THE Grand Opera House panto remains the Volvo of pantomime, solid, safe for all the family, reliable, never flash.

It has no delusions of grandeur, it gets from A to B, but it is not a work of inspiration or high-speed danger.

Director Simon Barry's York pantos are like a starter pack to this strange yet enduring art form, and that is why they go down so well with children. He keeps the well-worn storyline as simple as Simple Simon and as easy to follow as a dotted line, and there is (too) much dancing and singing, with songs sometimes pruned to a couple of verses to maintain momentum - although Nova Skipp's Princess Jill has to wade through the waters of a long and lachrymose ballad in the Giant's Castle.

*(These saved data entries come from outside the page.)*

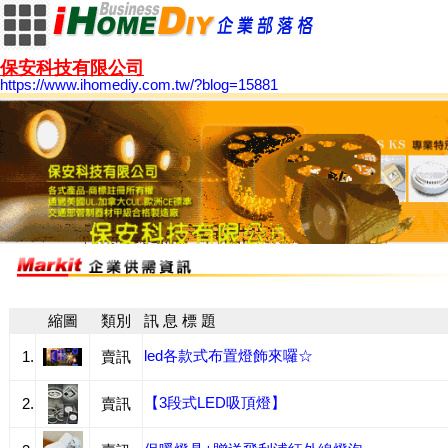
保安科技有限公司
https://www.ihomediy.com.tw/?blog=15881
縮圖
類別
訊 息 標 題
led各款式布置燈飾來囉☆
1.
賣訊
【3段式LED吸頂燈】
2.
賣訊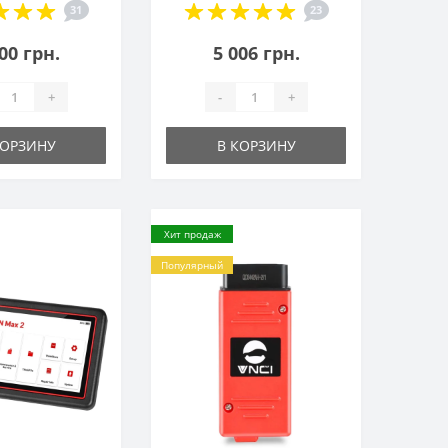
31
23
00 грн.
5 006 грн.
+
-
+
КОРЗИНУ
В КОРЗИНУ
Хит продаж
Популярный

Assembled and bolted together in little over a week, this show plays to its individual strengths and, if the final product is lacking in distinctive character, then at least its principal attractions give good value.

Husband and wife Stuart Wade and Tonicha Jeronimo first delighted the Opera House panto audience in Cinderella in 2000-2001, and again their combination of cheek and Yorkshire savvy are met with enthusiastic audience participation. Wisely, they have dropped all reference to their Emmerdale past (they left the muck and manure behind four and six years ago respectively), and their panto skills stand free of any old association.

Wade plays Simple Simon as the children's gang leader, a constant twinkle in his eye beneath his peaked, multi-coloured cap as he looks to trip up Lynne McGranger's Witch Blackweed at every opportunity. This year his catchphrase is taken from the gospel according to DJ Otis (Hey Baby), and he makes every child feel an integral part of the proceedings.

Jeronimo is saying goodbye to the theatre profession with this show - there are some panto performers who bade farewell to acting before ever setting foot on stage - as she is to begin a new, wholly different career. She leaves on a high, giving a lovely, warm and funny performance as an economy-budget Fairy Peapod, with her PG Tips Yorkshire accent and a costume that looks like its been made by a mother for a school play.

Lynne McGranger, alias Home And Away's Irene, is the show's Aussie import (an excuse for the only topical gag, teasing her about England's rugby success). A regular in the Simon Barry troupe, she has graduated from Fairy school to embrace the dark side as the villainous Witch Blackweed, and her rasping voice well fits the role.

This panto comes with a pantomime cow; a clothes horse (Paul Critchlow's dame of the camp variety); old car parking; Beckham and Weakest Link jokes; and a Giant whose eyes don't shut when he's sleeping.

It doesn't come with a proper beanstalk-chopping death scene for the Giant (Tom Fackrell), and the slapstick really should involve more than kicking a ball of dough. Perhaps it could be invested with some of the excess energy of Andrea Poyser's Jack.

Jack And The Beanstalk, Grand Opera House, York, until January 4. Box office: 0870 606 3595.